Marlo Thomas is appearing on Broadway in Relatively Speaking, three one-act plays by Woody Allen, Elaine May, and Ethan Coen that “explore the often outrageous reality of relatives.”  When she discussed the specific details of the performances on TV this morning, one thing particularly interested me.  The playwrights for each play attend a play each week to see firsthand how the performers interact, how the plot unfolds, how the emotion runs, what the audience reaction is to various actions of the actors, etc.  In other words, the playwrights are getting an “in process” look at their own work each week.  They use this insight to change certain aspects of the play for the upcoming stage productions of the plays.

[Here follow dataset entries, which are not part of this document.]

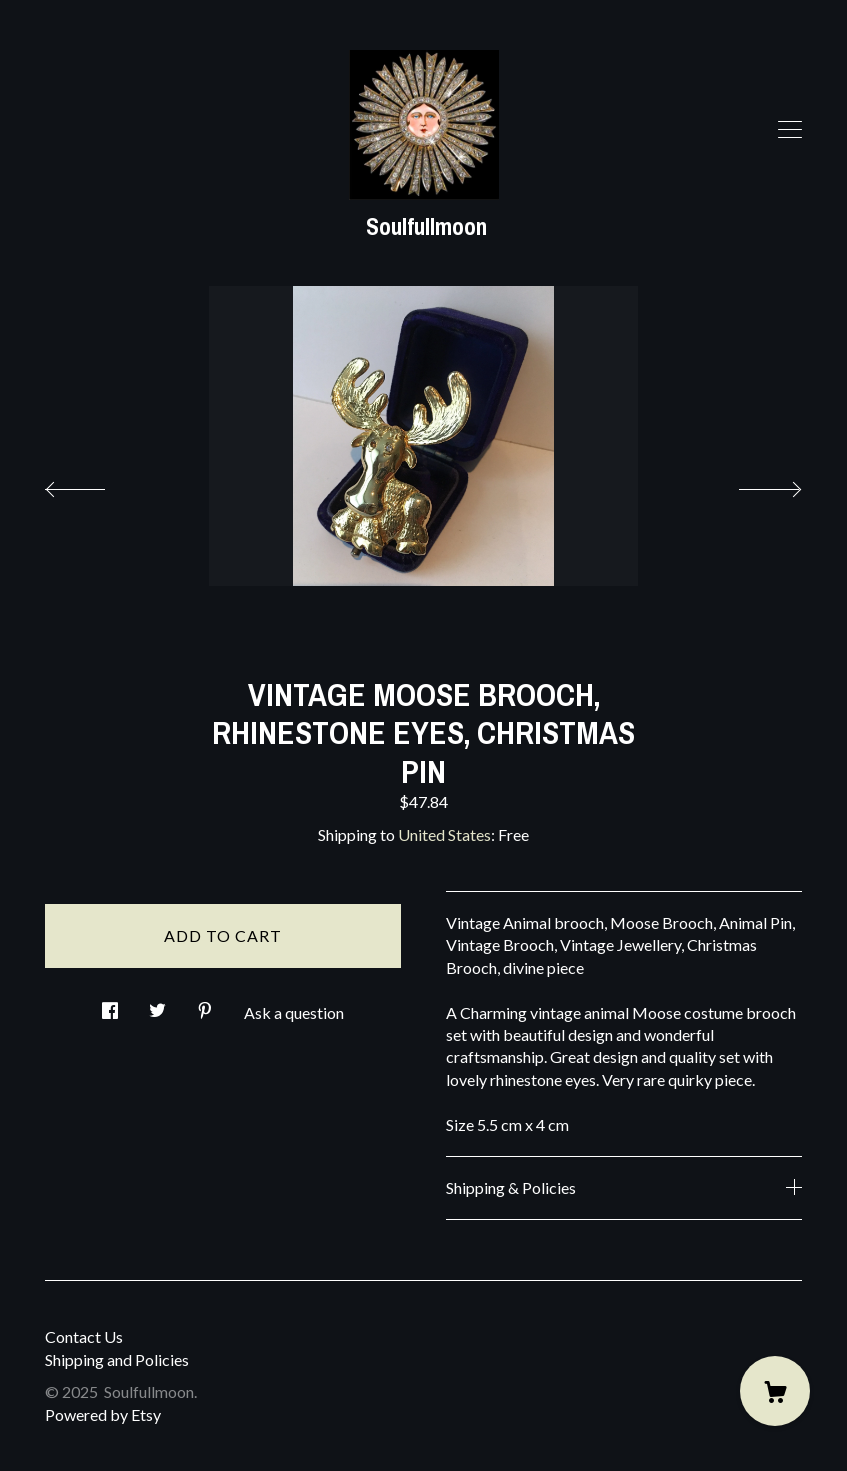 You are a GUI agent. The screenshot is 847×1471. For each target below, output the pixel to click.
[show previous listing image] (95, 484)
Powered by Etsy (103, 1414)
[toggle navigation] (790, 130)
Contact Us (84, 1336)
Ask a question (294, 1012)
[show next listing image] (752, 484)
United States (444, 834)
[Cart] (775, 1391)
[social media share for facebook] (110, 1004)
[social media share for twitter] (157, 1004)
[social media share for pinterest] (205, 1004)
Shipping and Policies (117, 1359)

What an innovative approach!!!!   Reminds me a little of our discussion of project managers identifying lessons learned at the end of each major stage of a project which we have discussed several times in this blog.  This method also gives the actors insight into how their performances are being perceived and received by the audience so that they can adjust their actions accordingly.

If you are a project manager looking for ideas about how to improve your project, why don’t you try to “observe” the actions of your actors in their natural setting at least once a week.  How do they interact?  How do they interpret their lines and deliver the outcomes?  How does the entire project “play” out under your direction and initial charge to the group about what was the desired outcome of the project.

I will bet that many of you project managers have never attended a project review for another project in progress.  Try that sometime to see how others are approaching similar situations and how the various project actors are playing out their parts.

You will be very happy when you do this for the insight will rush over you like a wave on the beach.

Let me hear about your successes.  Good luck.